6 Surprising Stress Fixes
Strategy 4: Put the kettle on
Tea is the most popular beverage in the world (after water); even coffee-worshipping Americans guzzle more than 2 billion gallons of tea a year. Part of the appeal may be its tension-taming powers. In a recent study, scientists at University College London noted that people who drank black tea four times a day for six weeks had lower levels of cortisol after a stressful task than those who drank a caffeinated fruit beverage. Research also shows that a substance in green tea leaves, L-Theanine, may shift brain wave activity from the beta waves that accompany anxiety to the alpha waves associated with relaxation. Maxine Friedman, 43, of New York City, the mother of 7-year-old twin girls, builds tea breaks into her busiest days. She finds the ritual as calming as the beverage. "I start relaxing even before I start to drink — at the sound of the kettle, the feel of the cup in my hand," she says.

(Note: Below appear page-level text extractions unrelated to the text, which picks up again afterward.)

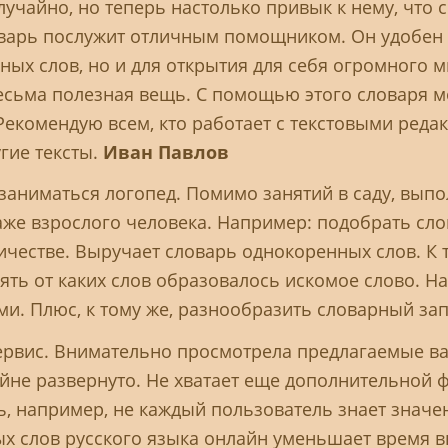
лучайно, но теперь настолько привык к нему, что 
арь послужит отличным помощником. Он удобен н
ых слов, но и для открытия для себя огромного м
есьма полезная вещь. С помощью этого словаря 
 Рекомендую всем, кто работает с текстовыми реда
угие тексты.
Иван Павлов
заниматься логопед. Помимо занятий в саду, вып
даже взрослого человека. Например: подобрать сл
ичестве. Выручает словарь однокоренных слов. К
ять от каких слов образовалось искомое слово. Н
и. Плюс, к тому же, разнообразить словарный за
ервис. Внимательно просмотрела предлагаемые ва
айне развернуто. Не хватает еще дополнительной 
, например, не каждый пользователь знает значен
х слов русского языка онлайн уменьшает время 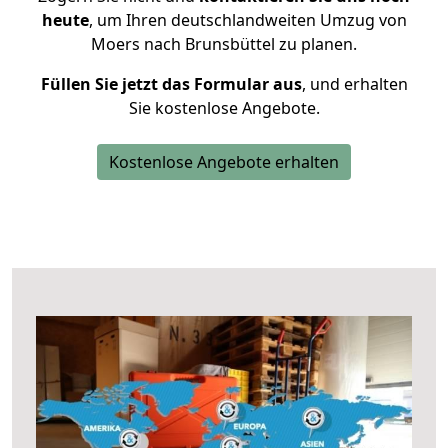
heute
, um Ihren deutschlandweiten Umzug von
Moers nach Brunsbüttel zu planen.
Füllen Sie jetzt das Formular aus
, und erhalten
Sie kostenlose Angebote.
Kostenlose Angebote erhalten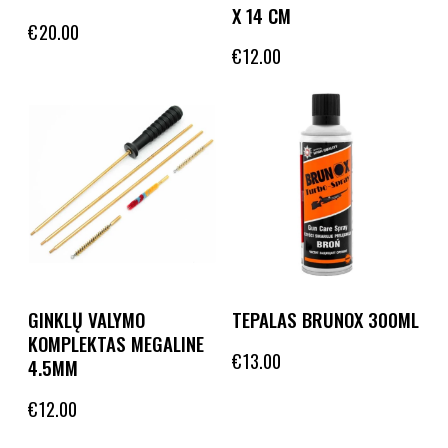
X 14 CM
€
20.00
€
12.00
GINKLŲ VALYMO
TEPALAS BRUNOX 300ML
KOMPLEKTAS MEGALINE
€
13.00
4.5MM
€
12.00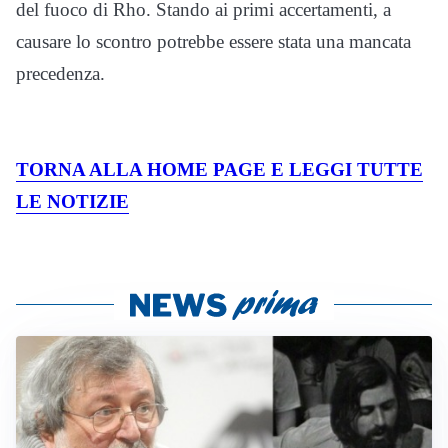
del fuoco di Rho. Stando ai primi accertamenti, a
causare lo scontro potrebbe essere stata una mancata
precedenza.
TORNA ALLA HOME PAGE E LEGGI TUTTE
LE NOTIZIE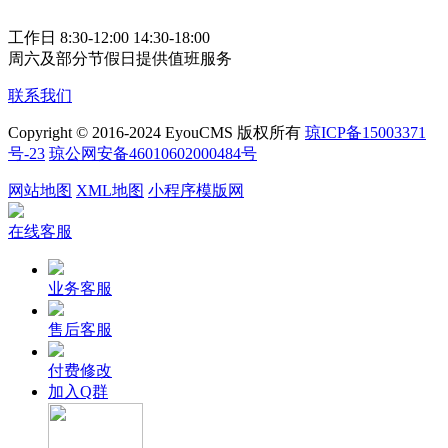
工作日 8:30-12:00 14:30-18:00
周六及部分节假日提供值班服务
联系我们
Copyright © 2016-2024 EyouCMS 版权所有
琼ICP备15003371
号-23
琼公网安备46010602000484号
网站地图
XML地图
小程序模版网
在线客服
业务客服
售后客服
付费修改
加入Q群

Strategy 5: Loosen your electronic leash
Thanks to high-tech gadgets, your kids can reach you 24/7. Knowing where they are and what they're up to? Priceless. But there's a hidden cost. A two-year study of 1,367 working men and women in New York State, two-thirds of them parents, found that all were overburdened by a blurring of the divide between the workplace and home. But while both men and women reported bringing job-related worries home with them, only women felt stress because of home worries spilling over into the workplace. Researchers speculate that cell phones and pagers are responsible for this blurring of boundaries. "When your kids have a crisis or a relative gets sick, it's usually the women, not the men, who get the call at work," says Noelle Chesley, a professor of sociology at the University of Wisconsin-Milwaukee and the study's author. She suggests you take turns with your spouse being "on call" for minor emergencies, and make sure the sitter and the school have his number as well as yours. You may have to retrain the kids, too.